L’objectif principal des examens des performances environnementales de l’OCDE est d’aider les pays Membres à améliorer leurs performances, individuelles et collectives, en gestion environnementale. Le programme vise essentiellement à :

  • aider les différents pays à évaluer et accélérer les progrès accomplis en identifiant les conditions de référence, les tendances, les engagements pris, les dispositifs institutionnels et les capacités d’évaluation existants au plan national ;
  • promouvoir un dialogue permanent entre les pays Membres, grâce à un mécanisme d’examen par les pairs et le transfert d’informations sur les politiques et pratiques des pays examinés et sur leurs résultats ;
  • encourager une plus grande transparence, de la part des gouvernements des pays Membres, à l’égard de l’opinion publique, des pays développés comme du reste du monde.

Les efforts sont centrés sur la promotion du développement durable, mettant l’accent sur les évolutions des politiques nationales et internationales en matière d’environnement ainsi que sur l’intégration des décisions économiques, sociales et environnementales.

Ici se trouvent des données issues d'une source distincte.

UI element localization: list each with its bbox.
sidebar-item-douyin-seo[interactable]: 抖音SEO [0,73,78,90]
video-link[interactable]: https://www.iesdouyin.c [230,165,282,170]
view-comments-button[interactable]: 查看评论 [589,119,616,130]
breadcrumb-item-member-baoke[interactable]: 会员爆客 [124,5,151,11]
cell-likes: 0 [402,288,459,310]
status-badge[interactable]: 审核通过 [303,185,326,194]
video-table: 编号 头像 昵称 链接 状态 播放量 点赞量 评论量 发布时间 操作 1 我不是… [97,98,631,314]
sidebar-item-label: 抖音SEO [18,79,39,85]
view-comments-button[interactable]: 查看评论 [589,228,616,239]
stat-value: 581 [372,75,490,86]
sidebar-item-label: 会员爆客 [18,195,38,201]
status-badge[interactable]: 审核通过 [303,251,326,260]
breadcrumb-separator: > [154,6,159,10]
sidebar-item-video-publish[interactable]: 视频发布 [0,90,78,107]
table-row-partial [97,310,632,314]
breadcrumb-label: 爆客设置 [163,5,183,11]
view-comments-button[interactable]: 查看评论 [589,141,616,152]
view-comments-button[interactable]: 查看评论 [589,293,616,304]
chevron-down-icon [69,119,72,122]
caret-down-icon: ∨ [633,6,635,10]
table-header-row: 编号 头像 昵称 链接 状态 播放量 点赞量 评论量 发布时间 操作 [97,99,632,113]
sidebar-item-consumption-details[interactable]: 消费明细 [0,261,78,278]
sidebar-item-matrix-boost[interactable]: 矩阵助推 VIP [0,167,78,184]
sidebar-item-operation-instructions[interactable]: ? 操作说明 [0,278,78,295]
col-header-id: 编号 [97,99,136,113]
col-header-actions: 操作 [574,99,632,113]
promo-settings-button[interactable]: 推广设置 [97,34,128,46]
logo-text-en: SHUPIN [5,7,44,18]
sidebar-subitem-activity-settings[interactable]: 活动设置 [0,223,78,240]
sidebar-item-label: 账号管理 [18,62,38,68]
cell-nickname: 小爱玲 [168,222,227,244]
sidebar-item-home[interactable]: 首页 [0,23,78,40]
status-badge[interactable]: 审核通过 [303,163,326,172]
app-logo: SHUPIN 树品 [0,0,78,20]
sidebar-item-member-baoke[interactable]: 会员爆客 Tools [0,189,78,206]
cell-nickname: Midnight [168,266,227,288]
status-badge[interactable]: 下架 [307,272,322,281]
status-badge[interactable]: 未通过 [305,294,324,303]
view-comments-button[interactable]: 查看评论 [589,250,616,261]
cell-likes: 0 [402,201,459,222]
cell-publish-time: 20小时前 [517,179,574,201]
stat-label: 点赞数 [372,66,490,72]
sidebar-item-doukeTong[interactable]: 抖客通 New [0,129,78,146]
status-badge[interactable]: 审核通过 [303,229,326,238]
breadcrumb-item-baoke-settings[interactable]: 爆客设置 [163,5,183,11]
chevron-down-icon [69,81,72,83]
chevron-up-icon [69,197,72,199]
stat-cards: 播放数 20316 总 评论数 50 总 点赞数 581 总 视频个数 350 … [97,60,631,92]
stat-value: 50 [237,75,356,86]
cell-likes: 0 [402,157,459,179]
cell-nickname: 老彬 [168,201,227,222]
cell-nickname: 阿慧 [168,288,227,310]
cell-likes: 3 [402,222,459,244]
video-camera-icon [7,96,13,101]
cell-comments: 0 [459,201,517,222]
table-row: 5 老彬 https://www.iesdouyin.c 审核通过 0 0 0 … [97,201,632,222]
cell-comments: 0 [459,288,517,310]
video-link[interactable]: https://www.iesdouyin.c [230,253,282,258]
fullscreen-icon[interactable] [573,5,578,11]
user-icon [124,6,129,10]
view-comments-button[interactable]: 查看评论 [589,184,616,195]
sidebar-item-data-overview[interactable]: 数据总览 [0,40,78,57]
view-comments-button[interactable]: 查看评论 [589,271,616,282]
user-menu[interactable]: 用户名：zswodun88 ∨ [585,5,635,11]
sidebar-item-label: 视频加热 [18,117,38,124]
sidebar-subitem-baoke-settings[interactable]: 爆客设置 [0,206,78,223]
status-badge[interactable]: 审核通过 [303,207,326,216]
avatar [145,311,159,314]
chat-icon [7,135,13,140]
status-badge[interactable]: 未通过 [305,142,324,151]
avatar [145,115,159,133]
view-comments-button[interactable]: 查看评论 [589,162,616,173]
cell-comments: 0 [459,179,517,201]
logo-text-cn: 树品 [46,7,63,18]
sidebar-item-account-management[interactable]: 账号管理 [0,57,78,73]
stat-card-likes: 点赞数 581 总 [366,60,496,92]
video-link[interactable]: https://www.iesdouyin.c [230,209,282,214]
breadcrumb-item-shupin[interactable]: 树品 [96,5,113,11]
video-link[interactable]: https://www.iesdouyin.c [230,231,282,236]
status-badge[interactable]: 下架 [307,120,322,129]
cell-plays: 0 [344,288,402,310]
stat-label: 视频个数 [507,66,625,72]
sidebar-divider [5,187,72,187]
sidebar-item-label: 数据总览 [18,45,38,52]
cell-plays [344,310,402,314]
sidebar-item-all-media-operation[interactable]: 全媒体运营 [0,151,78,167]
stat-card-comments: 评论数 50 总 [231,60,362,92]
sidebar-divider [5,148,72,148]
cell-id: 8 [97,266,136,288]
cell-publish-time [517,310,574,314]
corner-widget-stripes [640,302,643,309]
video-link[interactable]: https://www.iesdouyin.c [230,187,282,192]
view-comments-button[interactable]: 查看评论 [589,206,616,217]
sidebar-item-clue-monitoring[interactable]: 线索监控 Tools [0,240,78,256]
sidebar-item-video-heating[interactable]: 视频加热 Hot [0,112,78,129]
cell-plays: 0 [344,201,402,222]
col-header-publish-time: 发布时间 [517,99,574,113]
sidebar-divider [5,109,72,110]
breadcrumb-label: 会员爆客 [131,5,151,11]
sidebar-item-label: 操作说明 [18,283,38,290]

Exploiter l’expérience de l’OCDE

L’examen des tendances, politiques et performances nationales est une mission fondamentale de l’OCDE et une composante centrale de ses activités. Les Etudes économiques sont le programme d’examens le plus ancien de l’OCDE, et le plus connu du grand public. Des programmes d’examens ont aussi été mis en place, par exemple pour l’énergie, l’agriculture et l’aide au développement. Le programme d’examens des performances environnementales a étendu cette approche à l’environnement.

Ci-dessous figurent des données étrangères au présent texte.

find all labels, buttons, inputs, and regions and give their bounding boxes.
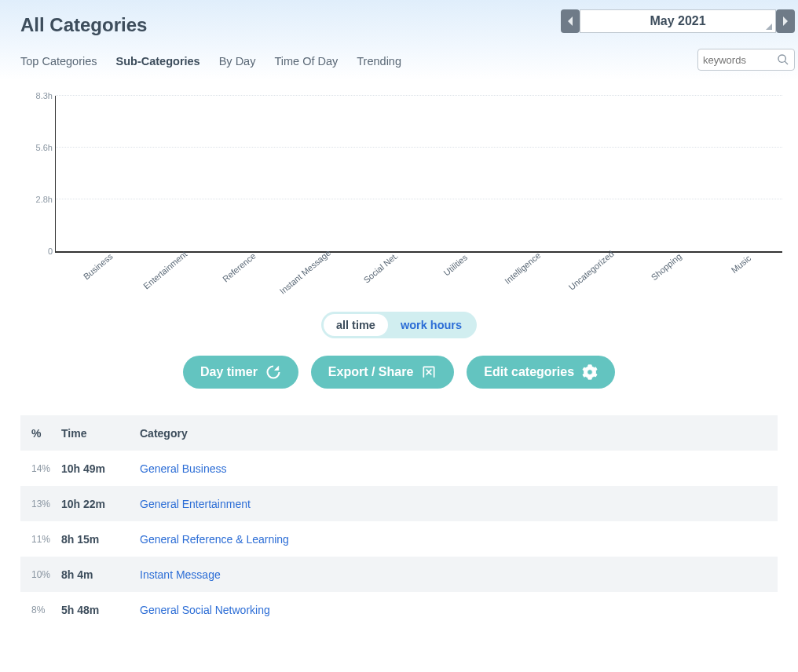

Il bénéficie de l’expérience et des méthodologies des autres processus d’examens de l’OCDE. Il en diffère toutefois sur un certain nombre de points, notamment :

  • le fait que les pays examinateurs collaborent directement avec le Secrétariat à l’élaboration du rapport ;
  • le nombre d’examens réalisés chaque année ;
  • la présence de représentants des capitales au sein du Groupe de travail sur les performances environnementales (WPEP) ;
  • l’organisation de conférences de presse ministérielles (lors de la publication) et la réponse officielle du gouvernement (un ou deux ans plus tard).

Déroulement d’un examen

Phase préparatoire

Cette phase commence par l’élaboration par le Secrétariat, en consultation avec le pays examiné, du contenu de l’examen, autrement dit le choix des thèmes qui seront traités : des thèmes communs à tous les pays, auxquels s’ajoutent des thèmes spécifiques pour chaque pays.

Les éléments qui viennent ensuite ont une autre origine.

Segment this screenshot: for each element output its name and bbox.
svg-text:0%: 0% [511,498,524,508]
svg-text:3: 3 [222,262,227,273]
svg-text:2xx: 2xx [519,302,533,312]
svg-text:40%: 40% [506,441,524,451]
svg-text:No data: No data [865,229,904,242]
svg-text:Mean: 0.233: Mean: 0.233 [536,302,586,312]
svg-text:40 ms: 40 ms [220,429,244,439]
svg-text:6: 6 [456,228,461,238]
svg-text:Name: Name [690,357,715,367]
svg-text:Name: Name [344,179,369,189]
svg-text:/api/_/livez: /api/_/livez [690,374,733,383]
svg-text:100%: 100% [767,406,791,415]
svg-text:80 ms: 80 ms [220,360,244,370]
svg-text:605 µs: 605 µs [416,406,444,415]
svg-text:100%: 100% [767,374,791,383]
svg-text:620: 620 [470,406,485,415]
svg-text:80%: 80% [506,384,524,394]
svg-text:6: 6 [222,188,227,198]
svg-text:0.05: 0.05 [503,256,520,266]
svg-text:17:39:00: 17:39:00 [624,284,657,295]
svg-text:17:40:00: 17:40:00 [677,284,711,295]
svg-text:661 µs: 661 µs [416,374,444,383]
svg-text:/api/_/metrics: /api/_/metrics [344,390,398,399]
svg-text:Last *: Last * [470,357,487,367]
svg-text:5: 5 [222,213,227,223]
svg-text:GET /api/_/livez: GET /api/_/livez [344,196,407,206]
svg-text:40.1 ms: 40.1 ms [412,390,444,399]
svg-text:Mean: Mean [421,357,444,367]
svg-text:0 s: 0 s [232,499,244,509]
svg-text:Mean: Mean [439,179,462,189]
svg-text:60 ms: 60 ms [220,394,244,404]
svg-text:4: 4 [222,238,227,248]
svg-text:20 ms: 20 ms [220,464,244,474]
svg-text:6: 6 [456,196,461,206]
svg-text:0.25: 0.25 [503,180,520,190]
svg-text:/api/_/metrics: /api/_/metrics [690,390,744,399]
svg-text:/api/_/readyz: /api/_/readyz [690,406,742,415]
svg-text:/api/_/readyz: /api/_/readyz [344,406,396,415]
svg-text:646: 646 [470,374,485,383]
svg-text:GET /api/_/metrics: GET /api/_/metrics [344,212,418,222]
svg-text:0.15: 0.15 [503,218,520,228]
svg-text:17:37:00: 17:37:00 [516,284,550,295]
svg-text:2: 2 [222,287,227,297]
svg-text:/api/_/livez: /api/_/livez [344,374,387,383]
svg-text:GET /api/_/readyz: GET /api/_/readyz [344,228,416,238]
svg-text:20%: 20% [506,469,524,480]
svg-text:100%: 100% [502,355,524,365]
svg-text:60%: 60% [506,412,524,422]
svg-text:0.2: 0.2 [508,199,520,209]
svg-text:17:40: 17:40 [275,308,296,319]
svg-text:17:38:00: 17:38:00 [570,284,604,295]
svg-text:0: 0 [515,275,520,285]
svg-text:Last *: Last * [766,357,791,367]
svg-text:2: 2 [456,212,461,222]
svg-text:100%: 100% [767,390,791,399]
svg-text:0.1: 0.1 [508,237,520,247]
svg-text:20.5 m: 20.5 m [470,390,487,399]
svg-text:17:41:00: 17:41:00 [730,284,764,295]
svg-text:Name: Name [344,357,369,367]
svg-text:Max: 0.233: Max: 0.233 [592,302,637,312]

Le Secrétariat constitue l’équipe chargée de l’examen, laquelle comprend habituellement des experts de trois pays examinateurs, des agents et des consultants éminents de la Direction de l’environnement et, souvent, un observateur (par exemple un représentant d’une autre direction de l’OCDE, de la CEE-ONU ou d’un pays non membre).

Cette phase englobe aussi la collecte de données et d’informations par le Secrétariat en coopération avec le pays examiné, ainsi que des consultations avec les membres des bureaux géographiques au sein de l’OCDE. Le recensement périodique accompli par le Groupe sur l'information et les perspectives environnementales (WGEIO) et le corps central d’indicateurs environnementaux élaboré par l’OCDE, apportent des données sur l’environnement harmonisées à l’échelle internationale. D’autres informations et documents utiles et disponibles sont également recueillis auprès du pays examiné et adressés à tous les membres de l’équipe afin qu'ils puissent se familiariser avec la situation de ce pays avant la mission d’examen. Pour le deuxième cycle, un mémorandum est préparé par le pays examiné.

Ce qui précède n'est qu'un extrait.